Tumbleweed is blowing through your coworking space right now, memberships have been put on hold, the coffee machine and the beer fridge are switched off and the greenery is limp.
So, will coworking survive in 2020?
Top line statistics are not encouraging. DeskMag reported in their Global Coworking Survey 2019 that only 43% of spaces were profitable, due to a strong growth rate in new spaces opening and profitability tending to be a year 2 aspiration. Without doubt, there will be casualties, even with supportive lenders. With so many tender businesses starved of cash flow, not all will survive.
However, the sector enjoyed 23% growth in 2019 according to Instant Office Group. Surely not all the underlying factors that stimulated that market growth will disappear.
The hunt for early profitability
There may be differences. Investors will want to see a business plan that shows profitability at an earlier stage. The stats tell us that this is usually year two and the following factors are key:
Larger spaces are more profitable with 76% of spaces with 200+ members providing a return, as compared to 33% of those with under 50 members. Recessions have traditionally seen the flexspace market enjoy growth as companies abandon their own offices to streamline cost and focus on core business. So, where operators have to review their portfolio, keeping the larger spaces may prove important.
Those offering a mix of coworking and private office space are more likely to be profitable, so now may be the time to rethink your offering and review your division of space.

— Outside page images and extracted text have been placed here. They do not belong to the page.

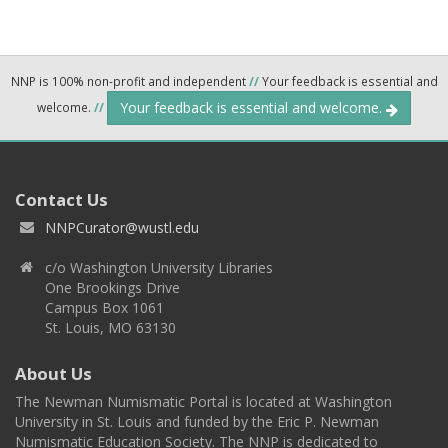
NNP is 100% non-profit and independent
//
Your feedback is essential and
Your feedback is essential and welcome.
welcome.
//
Contact Us
NNPCurator@wustl.edu
c/o Washington University Libraries
One Brookings Drive
Campus Box 1061
St. Louis, MO 63130
About Us
The Newman Numismatic Portal is located at Washington
University in St. Louis and funded by the Eric P. Newman
Numismatic Education Society. The NNP is dedicated to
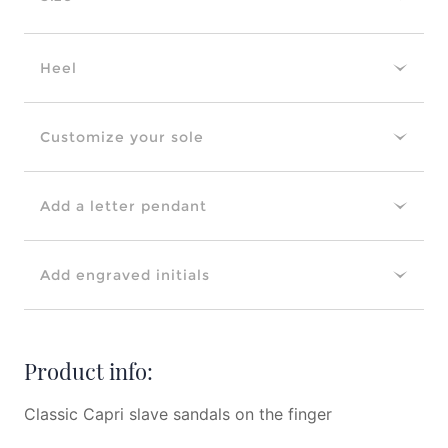
Heel
Customize your sole
Add a letter pendant
Add engraved initials
Product info:
Classic Capri slave sandals on the finger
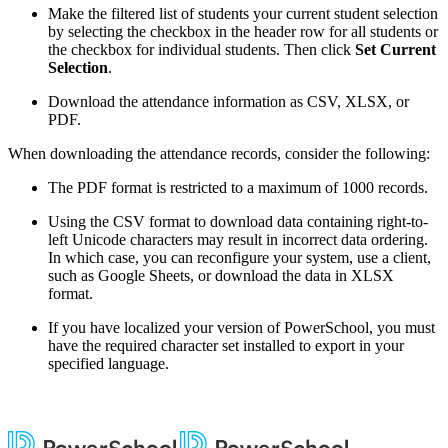
Make the filtered list of students your current student selection
by selecting the checkbox in the header row for all students or
the checkbox for individual students. Then click
Set Current
Selection
.
Download the attendance information as CSV, XLSX, or
PDF.
When downloading the attendance records, consider the following:
The PDF format is restricted to a maximum of 1000 records.
Using the CSV format to download data containing right-to-
left Unicode characters may result in incorrect data ordering.
In which case, you can reconfigure your system, use a client,
such as Google Sheets, or download the data in XLSX
format.
If you have localized your version of PowerSchool, you must
have the required character set installed to export in your
specified language.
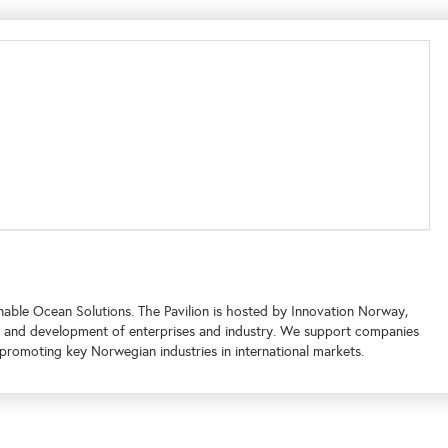
nable Ocean Solutions. The Pavilion is hosted by Innovation Norway,
 and development of enterprises and industry. We support companies
promoting key Norwegian industries in international markets.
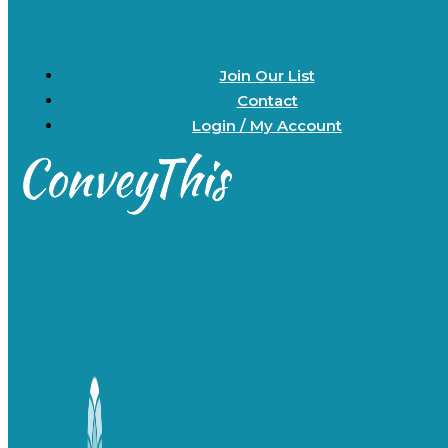
Join Our List
Contact
Login / My Account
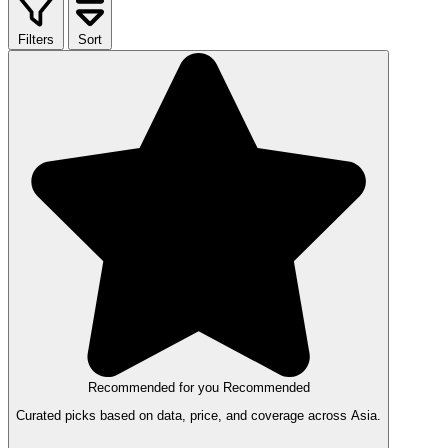
Filters
Sort
Recommended for you
Recommended
Curated picks based on data, price, and coverage across Asia.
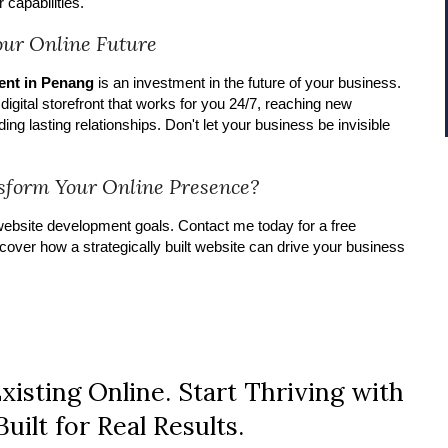
 capabilities.
Your Online Future
ent in Penang
is an investment in the future of your business.
a digital storefront that works for you 24/7, reaching new
ing lasting relationships. Don't let your business be invisible
sform Your Online Presence?
ebsite development goals. Contact me today for a free
cover how a strategically built website can drive your business
xisting Online. Start Thriving with
uilt for Real Results.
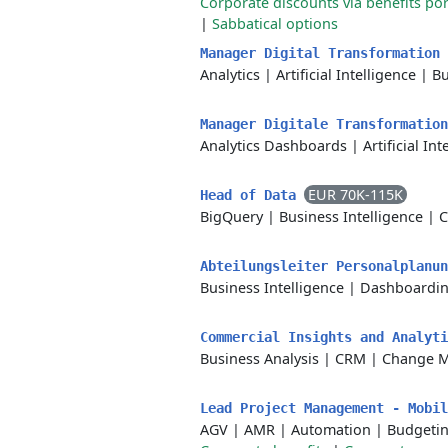
Corporate discounts via benefits por
|
Sabbatical options
Manager Digital Transformation
Analytics
|
Artificial Intelligence
|
Bu
Manager Digitale Transformatio
Analytics Dashboards
|
Artificial In
EUR 70K-115K
Head of Data
BigQuery
|
Business Intelligence
|
C
Abteilungsleiter Personalplanu
Business Intelligence
|
Dashboardi
Commercial Insights and Analyt
Business Analysis
|
CRM
|
Change 
Lead Project Management - Mobi
AGV
|
AMR
|
Automation
|
Budgeti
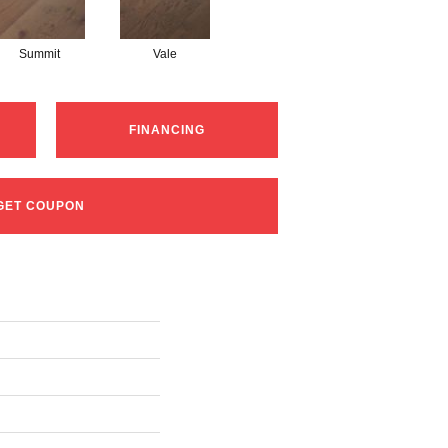
Summit
Vale
FINANCING
GET COUPON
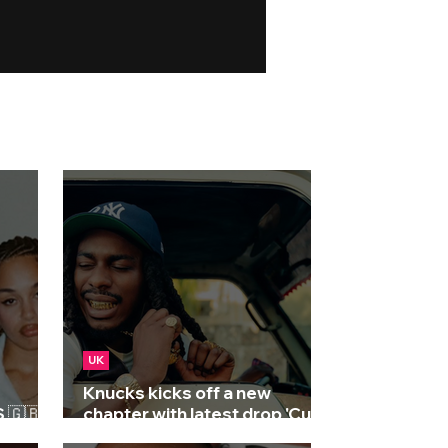
UK
Knucks kicks off a new
🇬🇧 |
chapter with latest drop 'Cut
Knuckles'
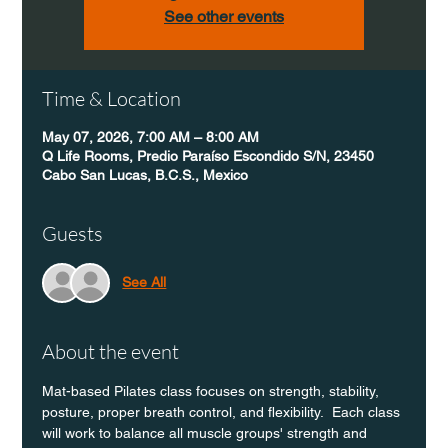
See other events
Time & Location
May 07, 2026, 7:00 AM – 8:00 AM
Q Life Rooms, Predio Paraíso Escondido S/N, 23450
Cabo San Lucas, B.C.S., Mexico
Guests
See All
About the event
Mat-based Pilates class focuses on strength, stability, 
posture, proper breath control, and flexibility.  Each class 
will work to balance all muscle groups' strength and 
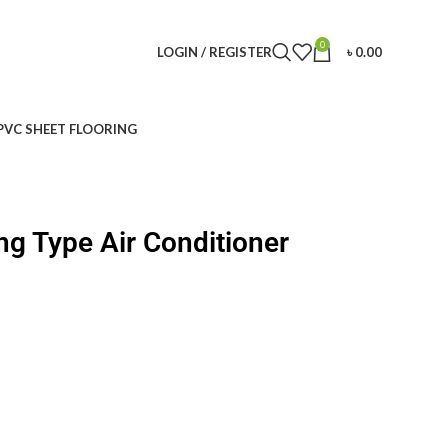
0
LOGIN / REGISTER
৳
0.00
PVC SHEET FLOORING
ng Type Air Conditioner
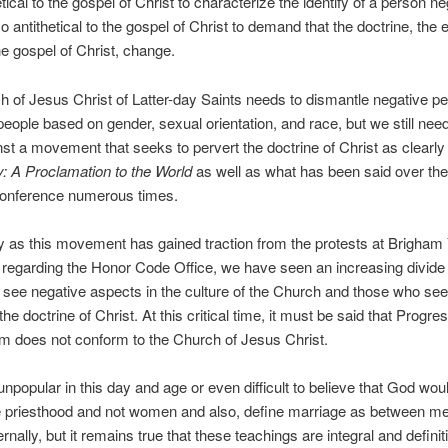
hetical to the gospel of Christ to characterize the identify of a person ne
lso antithetical to the gospel of Christ to demand that the doctrine, the 
the gospel of Christ, change.
 of Jesus Christ of Latter-day Saints needs to dismantle negative p
 people based on gender, sexual orientation, and race, but we still nee
st a movement that seeks to pervert the doctrine of Christ as clearly 
: A Proclamation to the World
as well as what has been said over the 
onference numerous times.
ly as this movement has gained traction from the protests at Brigha
 regarding the Honor Code Office, we have seen an increasing divid
see negative aspects in the culture of the Church and those who see
he doctrine of Christ. At this critical time, it must be said that Progre
 does not conform to the Church of Jesus Christ.
unpopular in this day and age or even difficult to believe that God wou
e priesthood and not women and also, define marriage as between m
nally, but it remains true that these teachings are integral and definiti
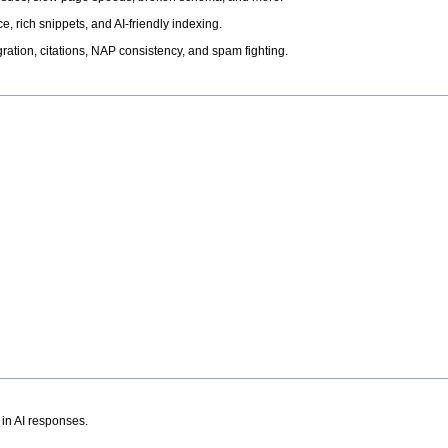
, rich snippets, and AI-friendly indexing.
ation, citations, NAP consistency, and spam fighting.
 in AI responses.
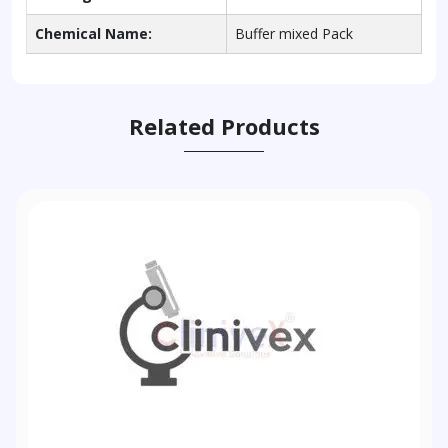
Chemical Name:
Buffer mixed Pack
Related Products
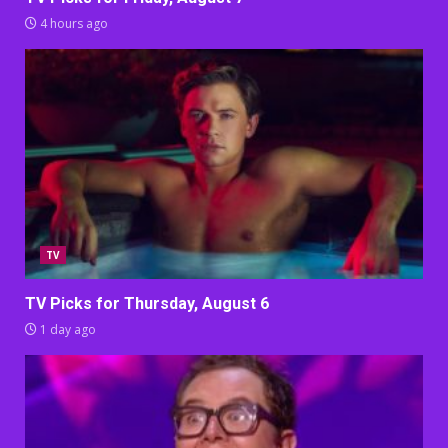
4 hours ago
TV
TV Picks for Thursday, August 6
1 day ago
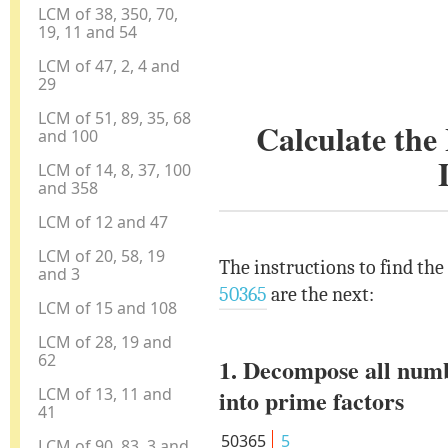
LCM of 38, 350, 70,
19, 11 and 54
LCM of 47, 2, 4 and
29
LCM of 51, 89, 35, 68
Calculate th
and 100
LCM of 14, 8, 37, 100
and 358
LCM of 12 and 47
LCM of 20, 58, 19
The instructions to find th
and 3
50365
are the next:
LCM of 15 and 108
LCM of 28, 19 and
62
1. Decompose all num
LCM of 13, 11 and
into prime factors
41
50365
5
LCM of 90, 83, 3 and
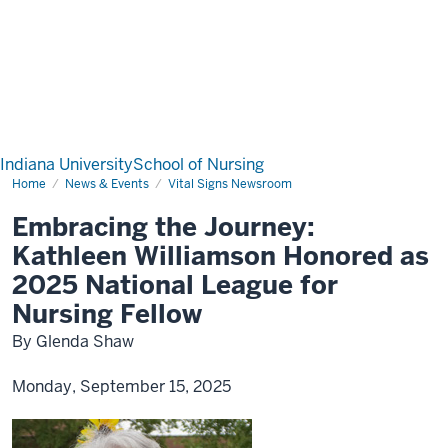
Indiana University
School of Nursing
Home
News & Events
Vital Signs Newsroom
Embracing the Journey:
Kathleen Williamson Honored as
2025 National League for
Nursing Fellow
By Glenda Shaw
Monday, September 15, 2025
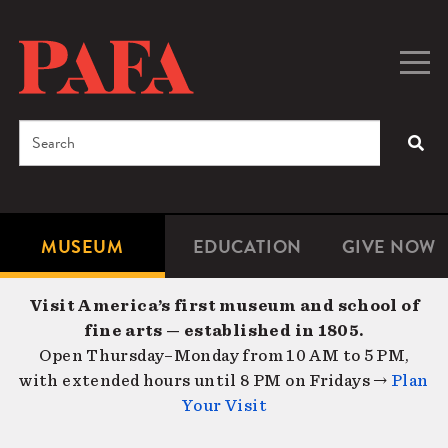
Skip
to
main
Togg
Men
content
navig
Search
SEA
Enter
the
terms
MUSEUM
EDUCATION
GIVE NOW
Microsite
Second
you
Navigation
navigat
wish
Visit America’s first museum and school of
to
fine arts — established in 1805.
search
Open Thursday–Monday from 10 AM to 5 PM,
for.
with extended hours until 8 PM on Fridays →
Plan
Your Visit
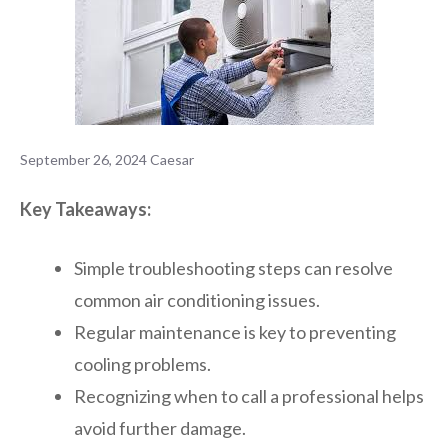
September 26, 2024
Caesar
Key Takeaways:
Simple troubleshooting steps can resolve
common air conditioning issues.
Regular maintenance is key to preventing
cooling problems.
Recognizing when to call a professional helps
avoid further damage.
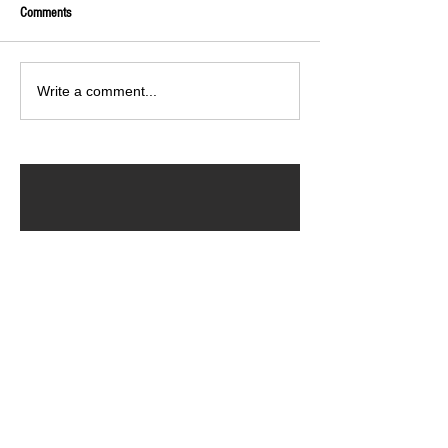
Comments
Write a comment...
ARCHIVED POSTS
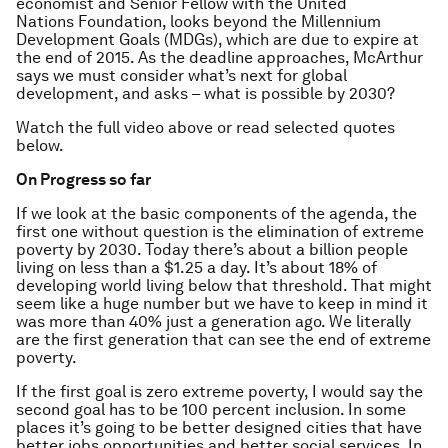
economist and Senior Fellow with the United
Nations Foundation, looks beyond the Millennium
Development Goals (MDGs), which are due to expire at
the end of 2015. As the deadline approaches, McArthur
says we must consider what’s next for global
development, and asks – what is possible by 2030?
Watch the full video above or read selected quotes
below.
On Progress so far
If we look at the basic components of the agenda, the
first one without question is the elimination of extreme
poverty by 2030. Today there’s about a billion people
living on less than a $1.25 a day. It’s about 18% of
developing world living below that threshold. That might
seem like a huge number but we have to keep in mind it
was more than 40% just a generation ago. We literally
are the first generation that can see the end of extreme
poverty.
If the first goal is zero extreme poverty, I would say the
second goal has to be 100 percent inclusion. In some
places it’s going to be better designed cities that have
better jobs opportunities and better social services. In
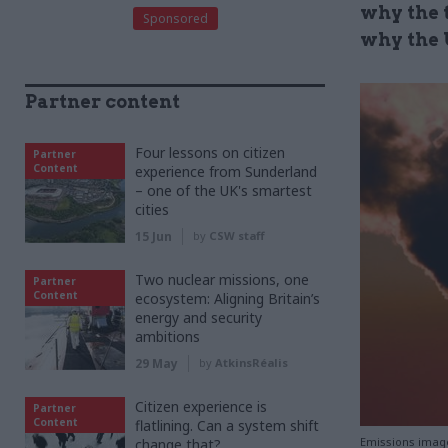
why the 
Sponsored
why the 
Partner content
Four lessons on citizen
Partner
Content
experience from Sunderland
– one of the UK's smartest
cities
15 Jun
by
CSW staff
Two nuclear missions, one
Partner
Content
ecosystem: Aligning Britain’s
energy and security
ambitions
29 May
by
AtkinsRéalis
Citizen experience is
Partner
Content
flatlining. Can a system shift
Emissions imag
change that?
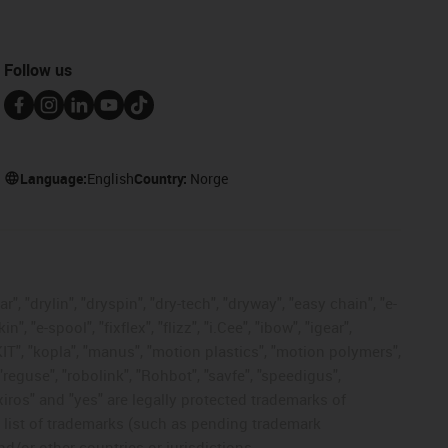
Follow us
Language:
English
Country:
Norge
, "drylin", "dryspin", "dry-tech", "dryway", "easy chain", "e-
"e-spool", "fixflex", "flizz", "i.Cee", "ibow", "igear",
eKIT", "kopla", "manus", "motion plastics", "motion polymers",
"reguse", "robolink", "Rohbot", "savfe", "speedigus",
 "xiros" and "yes" are legally protected trademarks of
list of trademarks (such as pending trademark
d/or other countries or jurisdictions.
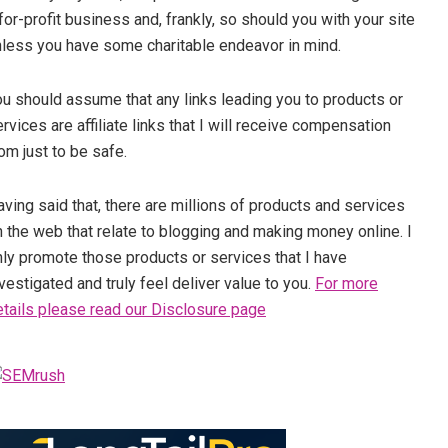
for-profit business and, frankly, so should you with your site
nless you have some charitable endeavor in mind.
ou should assume that any links leading you to products or
rvices are affiliate links that I will receive compensation
om just to be safe.
ving said that, there are millions of products and services
 the web that relate to blogging and making money online. I
nly promote those products or services that I have
vestigated and truly feel deliver value to you.
For more
etails please read our Disclosure page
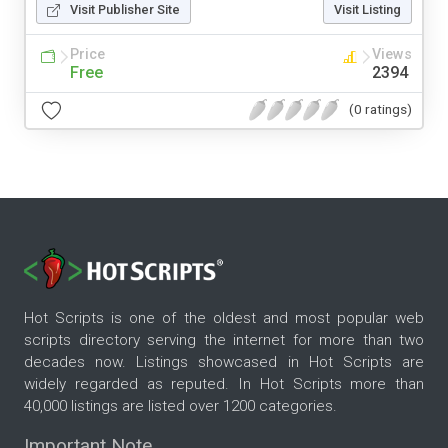
Visit Publisher Site
Visit Listing
Price
Views
Free
2394
(0 ratings)
Hot Scripts is one of the oldest and most popular web
scripts directory serving the internet for more than two
decades now. Listings showcased in Hot Scripts are
widely regarded as reputed. In Hot Scripts more than
40,000 listings are listed over 1200 categories.
Important Note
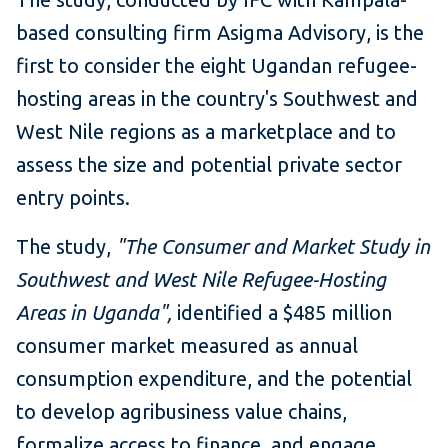
based consulting firm Asigma Advisory, is the
first to consider the eight Ugandan refugee-
hosting areas in the country's Southwest and
West Nile regions as a marketplace and to
assess the size and potential private sector
entry points.
The study,
"The Consumer and Market Study in
Southwest and West Nile Refugee-Hosting
Areas in Uganda",
identified a $485 million
consumer market measured as annual
consumption expenditure, and the potential
to develop agribusiness value chains,
formalize access to finance, and engage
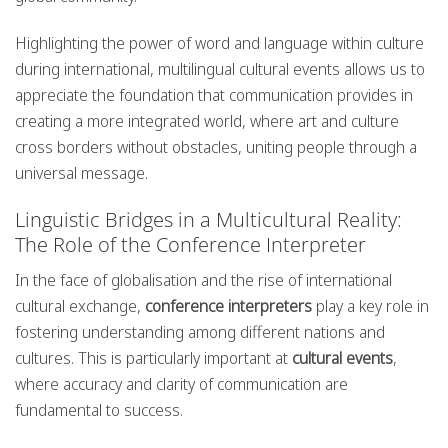
Highlighting the power of word and language within culture
during international, multilingual cultural events allows us to
appreciate the foundation that communication provides in
creating a more integrated world, where art and culture
cross borders without obstacles, uniting people through a
universal message.
Linguistic Bridges in a Multicultural Reality:
The Role of the Conference Interpreter
In the face of globalisation and the rise of international
cultural exchange,
conference interpreters
play a key role in
fostering understanding among different nations and
cultures. This is particularly important at
cultural events
,
where accuracy and clarity of communication are
fundamental to success.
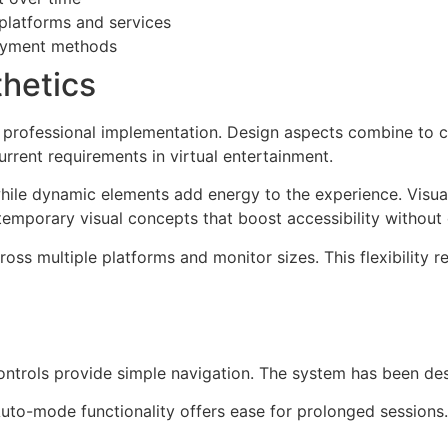
platforms and services
payment methods
thetics
ys professional implementation. Design aspects combine to c
urrent requirements in virtual entertainment.
hile dynamic elements add energy to the experience. Visual
emporary visual concepts that boost accessibility without 
oss multiple platforms and monitor sizes. This flexibility re
Controls provide simple navigation. The system has been de
. Auto-mode functionality offers ease for prolonged sessions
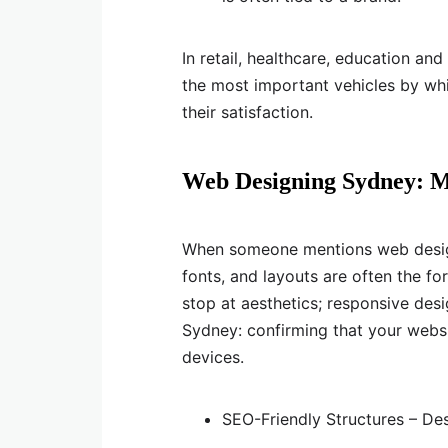
In retail, healthcare, education an
the most important vehicles by whi
their satisfaction.
Web Designing Sydney: M
When someone mentions web design, 
fonts, and layouts are often the fo
stop at aesthetics; responsive des
Sydney: confirming that your websi
devices.
SEO-Friendly Structures – Des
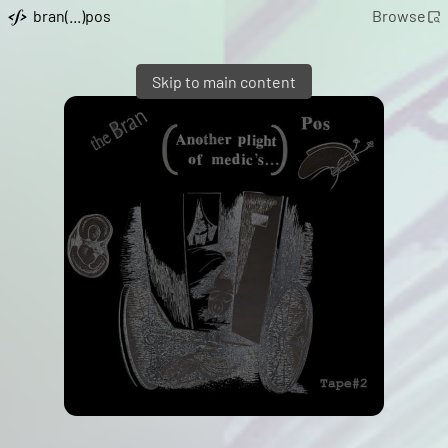
bran(...)pos
Browse
Skip to main content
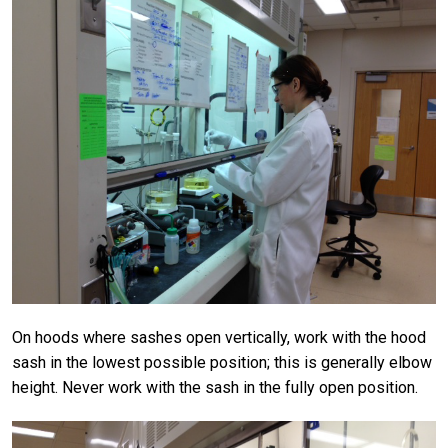
On hoods where sashes open vertically, work with the hood
sash in the lowest possible position; this is generally elbow
height. Never work with the sash in the fully open position.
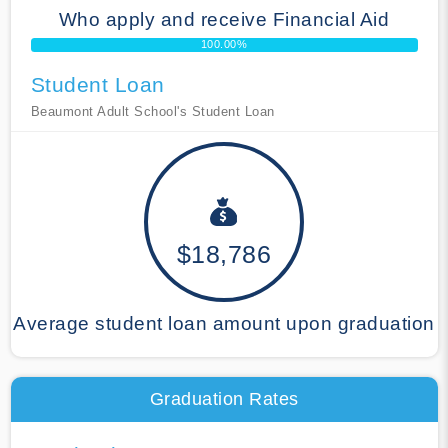
Who apply and receive Financial Aid
100.00%
Student Loan
Beaumont Adult School's Student Loan
$18,786
Average student loan amount upon graduation
Graduation Rates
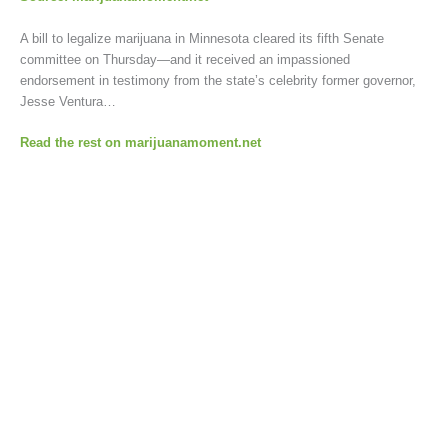
A bill to legalize marijuana in Minnesota cleared its fifth Senate
committee on Thursday—and it received an impassioned
endorsement in testimony from the state’s celebrity former governor,
Jesse Ventura…
Read the rest on marijuanamoment.net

Secondary markets enjoyed 6% more growth in desk numbers than London in 2019 with operators facing less competition than in the capital. With workers less likely to want to undertake long commutes post COVID, this trend is likely to continue.
A new dawn
In more practical terms, when the COVID-19 enforced stay home is over, there are many factors that will drive your customers back into the sunlight and it will be more than the smell of good coffee.
Home internet performance will frustrate
Sharing home quality bandwidth with Netflix watchers will make anyone yearn for the great WiFi offered by a coworking space (and if yours isn’t great, feel free to call us).
The need for human contact
7.7m people live alone in the UK and they will be very keen to share a conversation around the water cooler as soon as they can, however good MS Teams is.
Creativity and collaboration will be a necessity to drive the upswing in business and people will need to meet and work with others to drive this. This is central to the coworking ethos and together with the adaptability and ingenuity shown by so many during this period will propel recovery.
So, will coworking survive in 2020? Keep the plants watered, they will be back.